[Dataset entries]
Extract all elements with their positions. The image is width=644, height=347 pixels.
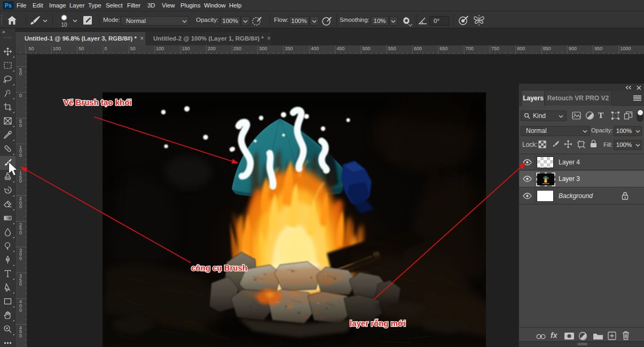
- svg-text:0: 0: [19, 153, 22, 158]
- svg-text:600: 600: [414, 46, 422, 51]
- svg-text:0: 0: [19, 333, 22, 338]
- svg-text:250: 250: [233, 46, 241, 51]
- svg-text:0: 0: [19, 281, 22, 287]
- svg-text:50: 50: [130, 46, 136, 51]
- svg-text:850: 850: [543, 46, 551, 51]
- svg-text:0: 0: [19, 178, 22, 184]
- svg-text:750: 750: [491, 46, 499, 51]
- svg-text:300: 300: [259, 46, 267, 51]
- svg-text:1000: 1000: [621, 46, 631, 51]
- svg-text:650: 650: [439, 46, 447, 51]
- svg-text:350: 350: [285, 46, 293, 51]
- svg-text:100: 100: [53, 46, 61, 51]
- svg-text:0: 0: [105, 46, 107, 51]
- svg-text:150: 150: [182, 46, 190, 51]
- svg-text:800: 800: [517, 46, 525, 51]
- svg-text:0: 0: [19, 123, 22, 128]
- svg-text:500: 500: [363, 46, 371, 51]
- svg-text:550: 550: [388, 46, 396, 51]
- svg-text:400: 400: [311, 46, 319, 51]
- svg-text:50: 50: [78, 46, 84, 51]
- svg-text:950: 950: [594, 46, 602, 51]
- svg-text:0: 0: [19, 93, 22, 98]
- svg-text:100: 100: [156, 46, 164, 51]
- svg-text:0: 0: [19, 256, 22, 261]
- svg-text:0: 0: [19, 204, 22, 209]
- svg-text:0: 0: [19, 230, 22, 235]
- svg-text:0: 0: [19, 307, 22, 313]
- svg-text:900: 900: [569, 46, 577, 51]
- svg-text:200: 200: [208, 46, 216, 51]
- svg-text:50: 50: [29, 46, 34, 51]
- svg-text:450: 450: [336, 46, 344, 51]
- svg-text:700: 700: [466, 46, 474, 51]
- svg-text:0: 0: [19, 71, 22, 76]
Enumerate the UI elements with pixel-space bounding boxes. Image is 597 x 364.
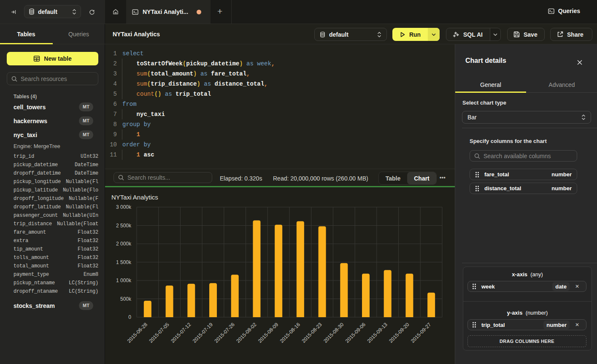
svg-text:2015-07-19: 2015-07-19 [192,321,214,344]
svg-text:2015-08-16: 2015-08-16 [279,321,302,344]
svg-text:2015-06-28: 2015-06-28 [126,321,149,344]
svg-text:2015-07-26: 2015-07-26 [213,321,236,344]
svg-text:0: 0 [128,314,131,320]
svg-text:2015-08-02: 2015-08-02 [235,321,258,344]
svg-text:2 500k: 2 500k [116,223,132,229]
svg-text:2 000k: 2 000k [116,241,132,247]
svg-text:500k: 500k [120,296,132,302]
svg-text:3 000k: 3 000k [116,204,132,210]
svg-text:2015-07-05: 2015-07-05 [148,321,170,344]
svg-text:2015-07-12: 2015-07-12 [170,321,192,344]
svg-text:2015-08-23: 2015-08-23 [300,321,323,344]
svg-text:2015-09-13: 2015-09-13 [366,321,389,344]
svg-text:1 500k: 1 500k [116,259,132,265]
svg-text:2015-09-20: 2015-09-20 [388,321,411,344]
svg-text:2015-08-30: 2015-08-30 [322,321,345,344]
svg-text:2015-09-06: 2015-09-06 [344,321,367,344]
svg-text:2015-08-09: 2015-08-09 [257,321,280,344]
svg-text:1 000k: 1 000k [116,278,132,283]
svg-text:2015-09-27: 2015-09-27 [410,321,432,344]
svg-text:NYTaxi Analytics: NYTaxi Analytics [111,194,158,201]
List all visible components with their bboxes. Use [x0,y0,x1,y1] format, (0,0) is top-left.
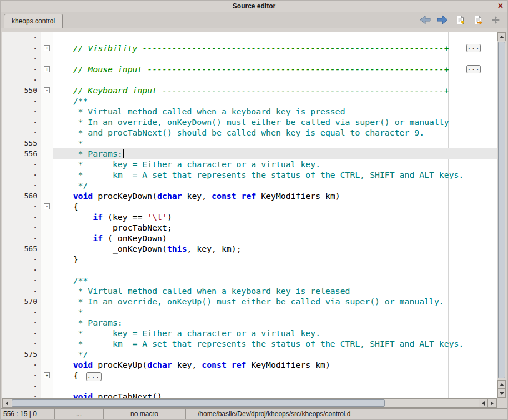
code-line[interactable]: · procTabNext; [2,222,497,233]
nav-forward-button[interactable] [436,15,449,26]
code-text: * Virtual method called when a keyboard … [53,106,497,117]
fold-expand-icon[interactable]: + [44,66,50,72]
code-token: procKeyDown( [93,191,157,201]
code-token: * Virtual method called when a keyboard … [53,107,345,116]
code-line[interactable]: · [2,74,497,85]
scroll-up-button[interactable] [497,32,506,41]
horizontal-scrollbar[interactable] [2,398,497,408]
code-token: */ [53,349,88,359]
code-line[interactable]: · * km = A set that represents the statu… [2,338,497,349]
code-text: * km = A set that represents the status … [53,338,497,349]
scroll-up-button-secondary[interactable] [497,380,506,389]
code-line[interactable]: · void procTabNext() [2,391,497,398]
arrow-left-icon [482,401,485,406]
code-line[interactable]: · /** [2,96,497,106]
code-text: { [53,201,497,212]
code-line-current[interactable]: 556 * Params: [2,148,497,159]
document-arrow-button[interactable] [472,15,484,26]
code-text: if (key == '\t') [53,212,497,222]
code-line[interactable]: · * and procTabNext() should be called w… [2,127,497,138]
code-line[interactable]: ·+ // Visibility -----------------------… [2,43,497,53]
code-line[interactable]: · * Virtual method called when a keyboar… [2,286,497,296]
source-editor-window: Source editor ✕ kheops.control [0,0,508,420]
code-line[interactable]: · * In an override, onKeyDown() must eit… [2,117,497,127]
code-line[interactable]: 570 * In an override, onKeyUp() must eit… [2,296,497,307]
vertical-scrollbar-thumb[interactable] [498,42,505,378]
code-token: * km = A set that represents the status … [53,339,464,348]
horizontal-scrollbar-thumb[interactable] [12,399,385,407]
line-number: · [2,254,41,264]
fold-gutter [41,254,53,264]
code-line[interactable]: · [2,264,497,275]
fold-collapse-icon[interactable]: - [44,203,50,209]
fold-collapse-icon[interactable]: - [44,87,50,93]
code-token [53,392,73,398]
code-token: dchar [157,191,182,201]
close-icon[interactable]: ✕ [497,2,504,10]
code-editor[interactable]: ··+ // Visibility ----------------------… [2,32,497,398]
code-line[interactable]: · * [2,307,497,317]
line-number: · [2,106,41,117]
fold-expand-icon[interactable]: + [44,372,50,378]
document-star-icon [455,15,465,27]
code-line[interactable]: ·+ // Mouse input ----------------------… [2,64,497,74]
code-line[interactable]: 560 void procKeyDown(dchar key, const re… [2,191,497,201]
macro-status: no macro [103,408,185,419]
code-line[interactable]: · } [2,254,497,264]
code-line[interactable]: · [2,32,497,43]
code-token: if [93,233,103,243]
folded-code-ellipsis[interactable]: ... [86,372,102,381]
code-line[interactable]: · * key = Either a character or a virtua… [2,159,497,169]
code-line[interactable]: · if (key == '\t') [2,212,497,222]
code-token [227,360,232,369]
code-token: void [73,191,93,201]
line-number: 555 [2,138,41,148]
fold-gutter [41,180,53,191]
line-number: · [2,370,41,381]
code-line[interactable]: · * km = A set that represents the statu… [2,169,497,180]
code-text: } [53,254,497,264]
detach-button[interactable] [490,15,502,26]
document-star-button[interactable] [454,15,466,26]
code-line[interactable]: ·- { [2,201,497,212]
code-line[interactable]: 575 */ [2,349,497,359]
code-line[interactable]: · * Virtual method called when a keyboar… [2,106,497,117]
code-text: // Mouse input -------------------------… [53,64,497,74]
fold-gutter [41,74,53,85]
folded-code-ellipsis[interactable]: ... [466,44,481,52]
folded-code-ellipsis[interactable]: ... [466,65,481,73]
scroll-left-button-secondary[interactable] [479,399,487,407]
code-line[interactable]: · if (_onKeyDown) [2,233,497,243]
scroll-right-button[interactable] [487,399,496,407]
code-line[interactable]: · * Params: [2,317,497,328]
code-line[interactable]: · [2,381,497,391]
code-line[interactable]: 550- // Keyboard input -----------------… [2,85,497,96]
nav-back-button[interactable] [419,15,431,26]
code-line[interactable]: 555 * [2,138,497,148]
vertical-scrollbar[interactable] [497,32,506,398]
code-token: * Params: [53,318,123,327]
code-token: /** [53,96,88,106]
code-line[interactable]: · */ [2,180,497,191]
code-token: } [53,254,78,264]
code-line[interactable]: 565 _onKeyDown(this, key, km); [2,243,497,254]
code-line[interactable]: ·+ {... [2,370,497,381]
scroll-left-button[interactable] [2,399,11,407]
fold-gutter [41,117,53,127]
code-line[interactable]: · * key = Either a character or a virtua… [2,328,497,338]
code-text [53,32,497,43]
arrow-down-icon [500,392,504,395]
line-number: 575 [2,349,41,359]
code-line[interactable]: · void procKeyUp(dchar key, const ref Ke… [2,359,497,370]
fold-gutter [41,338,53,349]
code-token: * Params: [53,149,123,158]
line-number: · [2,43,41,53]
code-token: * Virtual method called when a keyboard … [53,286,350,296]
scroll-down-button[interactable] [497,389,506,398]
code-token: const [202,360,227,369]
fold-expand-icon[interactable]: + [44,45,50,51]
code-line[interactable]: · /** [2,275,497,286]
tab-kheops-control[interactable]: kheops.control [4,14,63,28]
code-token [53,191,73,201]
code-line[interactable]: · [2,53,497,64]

*TASK GOAL*
For the word "with", show every line of the entries that holds it.

*SOLUTION*
Extract all elements with their positions. The image is width=644, height=347 pixels.
Enumerate the UI elements with pixel-space bounding boxes. Image is 597 x 364.
List all visible components with their bboxes. Use [x0,y0,x1,y1] format, (0,0) is top-left.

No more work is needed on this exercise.